Book Read Free

Into the Kill Zone

Page 14

by David Klinger


  After that, a supervisor came up to me and asked me to give him my gun. I was expecting that because we’d been told in the academy that it was department policy to hold the guns from officers who get involved in shootings as evidence. They told us that the gun would be taken away at the scene and that the officer would be given another gun right away, and that’s what happened that day. The supervisor took my gun and gave me another one to put in my holster.

  Then my sergeant showed up, we walked back to his car, and we drove to Homicide to talk to the detectives.

  More from Patrol

  Both of the preceding shootings have unusual features besides the fact that the officers involved were so short in experience when they occurred. For example, although citizens attack police officers on a regular basis, one thing that crooks hardly ever do to officers is kidnap them. So when the officer in the second story found himself in the middle of the woods living something worse than his worst nightmare, he was involved in an event that occurs only once in a blue moon. It is therefore no wonder that he experienced such a strong sense of incredulity.

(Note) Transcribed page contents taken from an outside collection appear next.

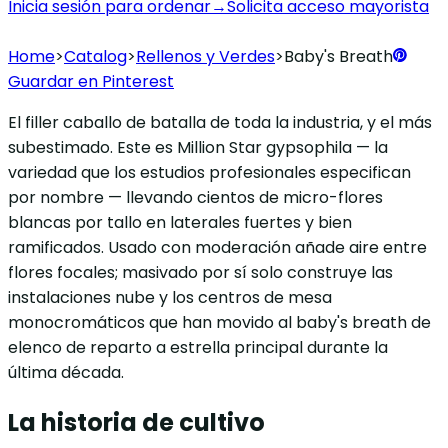
Inicia sesión para ordenar
→
Solicita acceso mayorista
Home
>
Catalog
>
Rellenos y Verdes
>
Baby's Breath
Guardar en Pinterest
El filler caballo de batalla de toda la industria, y el más
subestimado. Este es Million Star gypsophila — la
variedad que los estudios profesionales especifican
por nombre — llevando cientos de micro-flores
blancas por tallo en laterales fuertes y bien
ramificados. Usado con moderación añade aire entre
flores focales; masivado por sí solo construye las
instalaciones nube y los centros de mesa
monocromáticos que han movido al baby's breath de
elenco de reparto a estrella principal durante la
última década.
La historia de cultivo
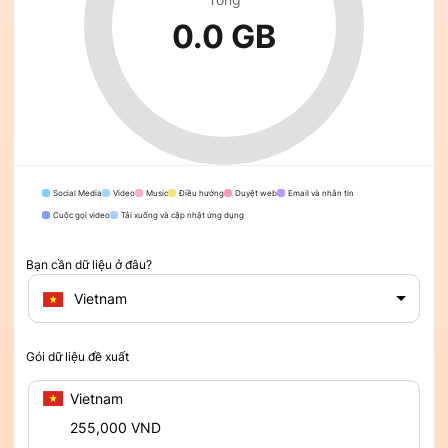
0.0 GB
Social Media
Video
Music
Điều hướng
Duyệt web
Email và nhắn tin
Cuộc gọi video
Tải xuống và cập nhật ứng dụng
Bạn cần dữ liệu ở đâu?
Vietnam
Gói dữ liệu đề xuất
Vietnam
255,000 VND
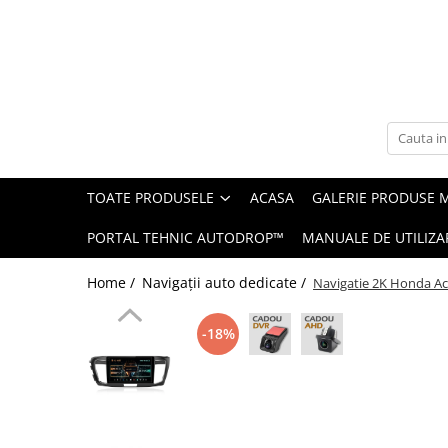
Toate Produsele
Navigații auto dedicate
Navigatii Dedicate
TOATE PRODUSELE
ACASA
GALERIE PRODUSE 
BMW
PORTAL TEHNIC AUTODROP™
MANUALE DE UTILIZA
Volkswagen
Home /
Navigații auto dedicate /
Navigatie 2K Honda Ac
Audi
-18%
Mercedes Benz
Ford
Skoda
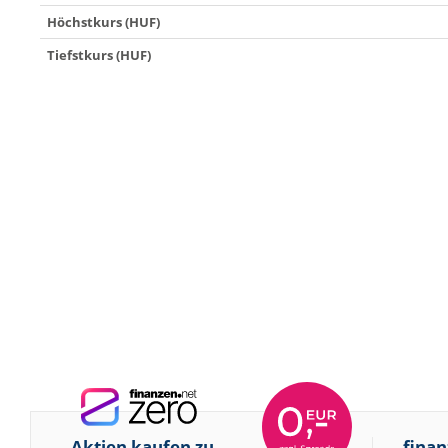
Höchstkurs (HUF)
Tiefstkurs (HUF)
Aktien kaufen zu
finan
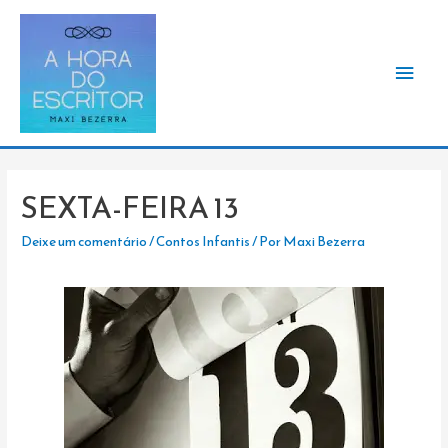
Men
princ
SEXTA-FEIRA 13
Deixe um comentário
/
Contos Infantis
/ Por
Maxi Bezerra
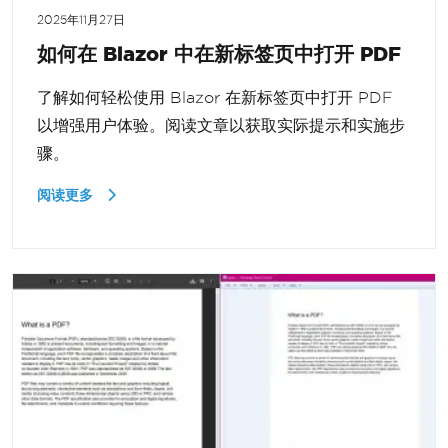
2025年11月27日
如何在 Blazor 中在新标签页中打开 PDF
了解如何轻松使用 Blazor 在新标签页中打开 PDF
以增强用户体验。阅读文章以获取实际提示和实施步
骤。
阅读更多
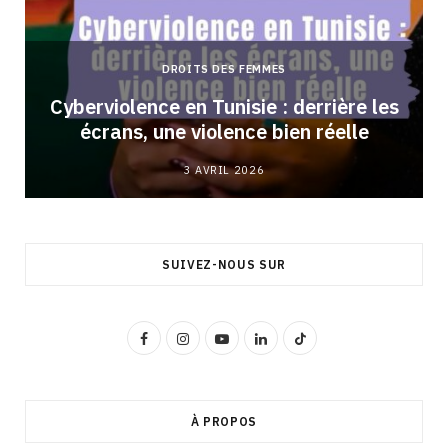
DROITS DES FEMMES
Cyberviolence en Tunisie : derrière les
écrans, une violence bien réelle
3 AVRIL 2026
SUIVEZ-NOUS SUR
F
I
Y
L
T
a
n
o
i
i
c
s
u
n
k
À PROPOS
e
t
T
k
T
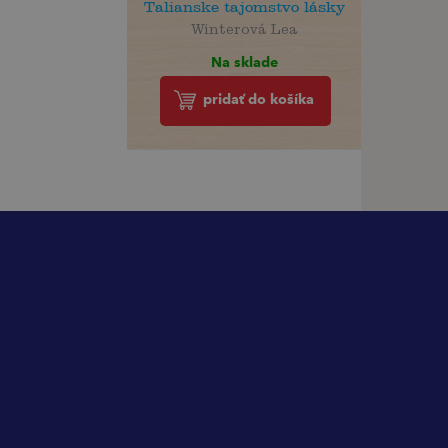
Talianske tajomstvo lásky
Winterová Lea
Na sklade
pridať do košíka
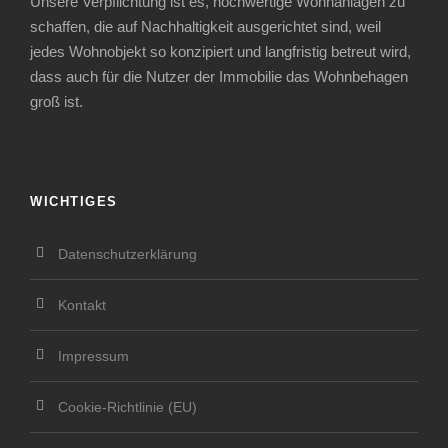
Unsere Verpflichtung ist es, hochwertige Wohnanlagen zu
schaffen, die auf Nachhaltigkeit ausgerichtet sind, weil
jedes Wohnobjekt so konzipiert und langfristig betreut wird,
dass auch für die Nutzer der Immobilie das Wohnbehagen
groß ist.
WICHTIGES
Datenschutzerklärung
Kontakt
Impressum
Cookie-Richtlinie (EU)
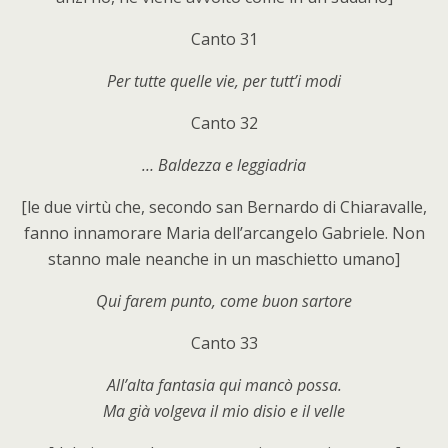
Canto 31
Per tutte quelle vie, per tutt’i modi
Canto 32
… Baldezza e leggiadria
[le due virtù che, secondo san Bernardo di Chiaravalle,
fanno innamorare Maria dell’arcangelo Gabriele. Non
stanno male neanche in un maschietto umano]
Qui farem punto, come buon sartore
Canto 33
All’alta fantasia qui mancò possa.
Ma già volgeva il mio disio e il velle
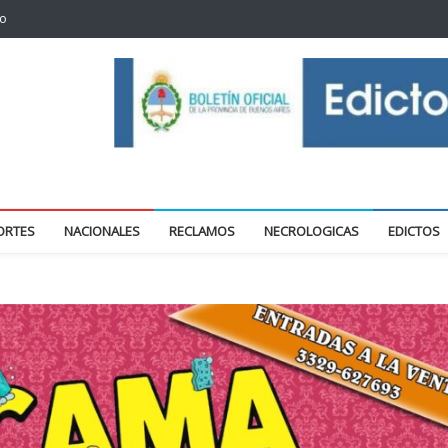
to
oticias locales y regionales
ORTES
NACIONALES
RECLAMOS
NECROLOGICAS
EDICTOS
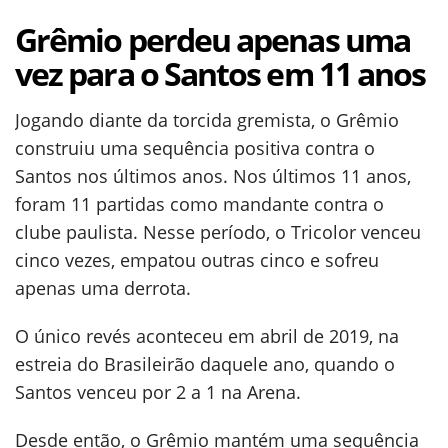
Grêmio perdeu apenas uma
vez para o Santos em 11 anos
Jogando diante da torcida gremista, o Grêmio
construiu uma sequência positiva contra o
Santos nos últimos anos. Nos últimos 11 anos,
foram 11 partidas como mandante contra o
clube paulista. Nesse período, o Tricolor venceu
cinco vezes, empatou outras cinco e sofreu
apenas uma derrota.
O único revés aconteceu em abril de 2019, na
estreia do Brasileirão daquele ano, quando o
Santos venceu por 2 a 1 na Arena.
Desde então, o Grêmio mantém uma sequência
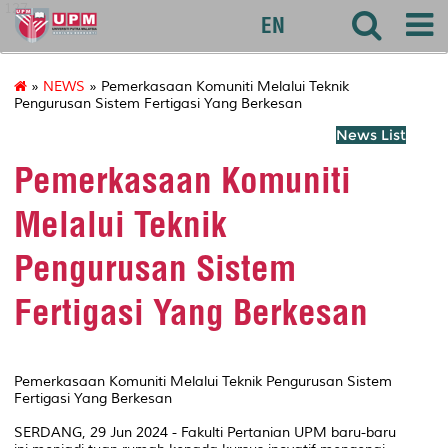
127
EN
»
NEWS
» Pemerkasaan Komuniti Melalui Teknik
Pengurusan Sistem Fertigasi Yang Berkesan
News List
Pemerkasaan Komuniti
Melalui Teknik
Pengurusan Sistem
Fertigasi Yang Berkesan
Pemerkasaan Komuniti Melalui Teknik Pengurusan Sistem
Fertigasi Yang Berkesan
SERDANG, 29 Jun 2024 - Fakulti Pertanian UPM baru-baru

  The first shooting included two unusual features. First, for obvious reasons, robbers rarely stick up victims who are standing only a few yards from a marked police car with two officers in it. The second unusual feature of this shooting concerns what happened after the smoke had cleared. Even though police gunfire has sparked many a riot in the last few decades, the vast majority of police shootings do not prompt any sort of civil unrest. So when a brand-new rookie witnesses a robbery that leads to a shooting that leads to a riot, he has indeed had quite a baptism by fire.

  The lion’s share of the five-dozen-plus other shootings that happened when the officers I interviewed were on patrol were, in comparison to these two rookies’ shootings, ordinary events. But a few, in one way or another, were highly unusual. The stories in this section include shootings of both sorts, providing a more complete sense of the range of deadly circumstances that patrol officers can find themselves in, and highlighting some of the things that most police shootings have in common.

  The first point of commonality across most shootings has to do with the distance between police officers and suspects. Although fictional portrayals of police shootings often place officers a substantial distance from the citizens with whom they do battle, the vast majority of real-life shootings involve a separation of a few yards or less, and in many cases less than an arm’s length. So the two-lane distance separating the first rookie from the suspect he shot was near the outer range of what typifies police shootings, and the extremely close quarters in which the second rookie fired was not at all unusual. Similarly close distances are involved in most of the shootings in this section (and in most of the shootings that make up the rest of this chapter as well).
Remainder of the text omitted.